= TASK =
Set the records down again in full, exactly as they are, apart from the images.

===============

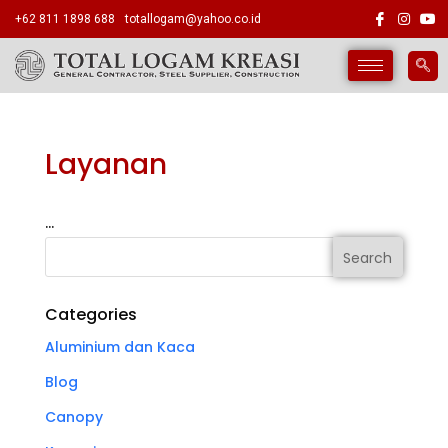
+62 811 1898 688
totallogam@yahoo.co.id
Layanan
…
Categories
Aluminium dan Kaca
Blog
Canopy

===============

= TASK SOLUTION =
+62 811 1898 688
totallogam@yahoo.co.id
Layanan
…
Categories
Aluminium dan Kaca
Blog
Canopy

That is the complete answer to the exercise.